As political culture, democracy is a state of mind: a widely shared understanding of the proper rules of political behavior that all citizens of a country can aspire to attaining; a state of mind that projects knowledge and awareness of our rights and responsibilities as citizens of a democratic nation state; a state of mind that accommodates, tolerates, and welcomes political diversity in the nation state; a state of mind characterized by civility and unconditional tolerance for contrary opinion; a state of mind that endorses civil non-compliance with the abuse of political office or public service and resources. This state of mind can be nurtured and universalised within the nation state through a conscious process of civic engagement and enlightenment. This state of mind is not western. It existed in ancient Greece and Rome, where citizens assembled and debated and elected or selected their public officials or expelled them from power.

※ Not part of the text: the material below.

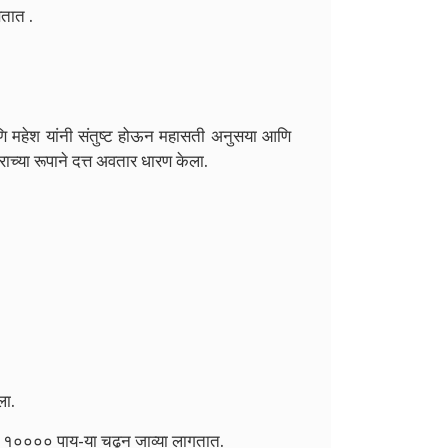
सतात .
ू, आणि महेश यांनी संतुष्ट होऊन महासती अनुसया आणि
राच्या रूपाने दत्त अवतार धारण केला.
ला.
ळ १०००० पाय-या चढून जाव्या लागतात.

It existed in ancient Africa where people also discussed, debated and elected, selected or deposed their political leaders. It existed in all known civilizations of human history to varying degrees. It is a universal human culture that can be nurtured and perfected in Gambia as much as it can be nurtured and perfected in any western country.

But because democracy as a state of mind existed in precolonial Africa does not mean that we can go back to the democracy of our precolonial African ancestors as advocated by one of the contributors to BBC panel. For one thing, the temporal, spatial and institutional contexts of precolonial Africa are different from the temporal, spatial and institutional contexts of present day Africa. Today, unlike precolonial Africa, our politics are conducted within the geographical and institutional framework of the nation state in which people from diverse ethnic and cultural backgrounds support political parties and candidates from equally diverse ethnic and cultural backgrounds. What all citizens have in common is a sense of belonging to the nation state that was forged out of the colonial experience and that is governed through western forms of political administration that work best for everyone only within the context of democratic practice. And since there is no changing this nation state system to a precolonial form of political formation such as a chiefdom or kingdom, our challenge is to cultivate and nurture a democratic state of mind that will allow us all to live peacefully together within this nation state system while maintaining our political orientations without fear or favor, affection or ill will. For as a prominent statesman once suggested, while democracy is by no means perfect, it is the best form of government that human beings have ever tried. And, we may add, it is a state of mind, not a western possession that Africa can emulate or not.

 

Dr Baba Galleh Jallow, a former newspaper editor in The Gambia now lectures in the United States.